Мегана отвернулась и пошла дальше. Виктор поплелся за ней.
Он вдруг снова ощутил себя ребенком. Совершенно беспомощным, обреченным на постоянные наказания, не способным даже попытаться себя защитить. За те годы, что Виктор не жил дома, он уже и забыл это треклятое, мерзкое, как гниль во рту, чувство. Мегана была права: он ничего не сделает. Она может хоть сейчас рассказать ему весь их план, а он будет просто стоять и слушать. И что он сделает? Верно: ровным счетом ничего.
— Почему ты меня так ненавидишь, тетушка? — спросил Виктор.
Он явно не это собирался сказать, но слова сорвались с его языка будто сами собой.
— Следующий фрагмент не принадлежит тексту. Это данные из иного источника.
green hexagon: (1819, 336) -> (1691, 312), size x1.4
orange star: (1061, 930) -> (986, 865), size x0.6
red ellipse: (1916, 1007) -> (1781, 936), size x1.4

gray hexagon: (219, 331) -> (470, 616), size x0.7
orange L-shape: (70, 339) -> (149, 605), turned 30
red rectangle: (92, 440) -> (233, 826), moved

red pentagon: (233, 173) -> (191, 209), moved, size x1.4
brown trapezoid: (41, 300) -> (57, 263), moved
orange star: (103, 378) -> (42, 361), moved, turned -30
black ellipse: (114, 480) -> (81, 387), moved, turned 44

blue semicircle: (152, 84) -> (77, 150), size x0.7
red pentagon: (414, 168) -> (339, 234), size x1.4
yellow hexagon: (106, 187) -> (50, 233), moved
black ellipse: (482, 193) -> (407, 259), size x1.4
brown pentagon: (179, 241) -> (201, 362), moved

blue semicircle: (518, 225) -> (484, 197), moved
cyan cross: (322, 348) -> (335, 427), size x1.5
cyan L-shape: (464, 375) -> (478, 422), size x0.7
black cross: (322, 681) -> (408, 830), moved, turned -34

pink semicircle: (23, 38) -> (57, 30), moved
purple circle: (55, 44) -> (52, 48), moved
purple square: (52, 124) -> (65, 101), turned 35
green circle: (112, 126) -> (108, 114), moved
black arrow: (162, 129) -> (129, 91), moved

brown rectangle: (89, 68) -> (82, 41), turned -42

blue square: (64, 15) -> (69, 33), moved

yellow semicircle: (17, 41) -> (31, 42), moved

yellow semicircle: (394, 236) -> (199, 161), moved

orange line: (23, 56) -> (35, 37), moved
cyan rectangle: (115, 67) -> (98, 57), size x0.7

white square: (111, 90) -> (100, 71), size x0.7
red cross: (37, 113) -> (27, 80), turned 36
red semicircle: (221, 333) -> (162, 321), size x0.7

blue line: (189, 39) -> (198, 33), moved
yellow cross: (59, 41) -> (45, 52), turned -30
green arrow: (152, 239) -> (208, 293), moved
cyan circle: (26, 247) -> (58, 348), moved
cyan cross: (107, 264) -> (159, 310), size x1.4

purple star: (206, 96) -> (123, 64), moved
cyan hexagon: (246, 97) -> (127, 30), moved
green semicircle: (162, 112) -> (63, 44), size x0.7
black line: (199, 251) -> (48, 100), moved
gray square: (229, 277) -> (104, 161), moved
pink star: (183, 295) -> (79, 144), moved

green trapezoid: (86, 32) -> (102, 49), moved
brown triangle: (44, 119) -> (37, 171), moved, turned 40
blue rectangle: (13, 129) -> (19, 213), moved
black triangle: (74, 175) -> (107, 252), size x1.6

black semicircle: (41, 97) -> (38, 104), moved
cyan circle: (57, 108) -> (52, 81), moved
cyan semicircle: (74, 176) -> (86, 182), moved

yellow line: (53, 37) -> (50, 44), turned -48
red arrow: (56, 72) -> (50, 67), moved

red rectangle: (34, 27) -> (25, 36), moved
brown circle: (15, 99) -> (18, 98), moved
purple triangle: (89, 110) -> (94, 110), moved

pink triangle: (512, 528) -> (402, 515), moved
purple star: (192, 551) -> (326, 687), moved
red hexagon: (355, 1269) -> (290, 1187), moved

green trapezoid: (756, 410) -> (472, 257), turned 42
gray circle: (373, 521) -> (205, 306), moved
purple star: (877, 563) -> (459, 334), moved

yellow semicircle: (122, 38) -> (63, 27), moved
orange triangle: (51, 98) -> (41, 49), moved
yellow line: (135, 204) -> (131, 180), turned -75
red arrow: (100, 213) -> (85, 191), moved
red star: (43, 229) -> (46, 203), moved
Мегана отреагировала странно. Она застыла на месте, Виктор тоже остановился. Они были в коридоре одни, газовые лампы замигали, как будто кто-то играл с вентилем на трубе. Взгляд тетушки подернулся, и с него вдруг словно упала ширма. За растаявшей завесой равнодушия и холодной злости вдруг проявилось нечто другое. Виктор увидел боль, вытекающую одинокой слезой из уголка округлившегося глаза.
Он испугался. Как и Кристина ранее в гараже, существо, которое на мгновение открылось ему, было жалким, забитым и безвольным. У этого существа, которое нелепо пыталось распушить облезлый хвост, был несколько раз переломан хребет от неподъемной тяжести, которую оно на себя взвалило. И еще в нем не было абсолютно ничего злого — оставалось лишь немного горечи на дне увядших глаз.
— Я не ненавижу тебя, мальчик, — едва слышно сказала Мегана. — Я просто злюсь на тебя, разве не понятно?
У Виктора к горлу подступил ком. Даже когда Сирил схватил его своими колдовскими корнями, он не был так обескуражен и сбит с толку.
— Злишься? Но что я такого сделал?
— Ты бросил меня. Ты просто меня бросил.
— Тетушка, я не…
— Корделия не заслуживает такого сына. Она заслуживает какую-нибудь уродившуюся неблагодарной мерзость вроде Сирила и Мими. А я заслуживаю: я ведь все время была рядом. Все твое детство я заботилась о тебе. Но ты помнишь другое. Это все она. К черту ее! Я… — она коснулась своими ледяными пальцами его лба и уже потом договорила: — …покажу тебе…
Взгляд Виктора померк, а ноги подкосились. Он будто рухнул, но пола так и не коснулся. Виктор падал и падал сквозь черноту, летел навстречу желтым огням фонарей. И он не сразу заметил, что летит уже вместе с рыжими листьями, подхваченными ветром.
Виктор мягко опустился на садовую дорожку. Это был сад Крик-Холла, на дворе стояла ранняя осень. Качели скрипели, и от них доносился детский смех. Это он смеялся. С тоской и страхом он вдруг увидел себя пятилетнего, взлетающего, устремляющегося вниз и снова взлетающего. А еще он увидел звонко и счастливо смеющуюся Мегану, молодую красивую девушку. Она взмахивала указательным пальчиком — и качели повиновались ей, раскачиваясь, словно обезумевший маятник.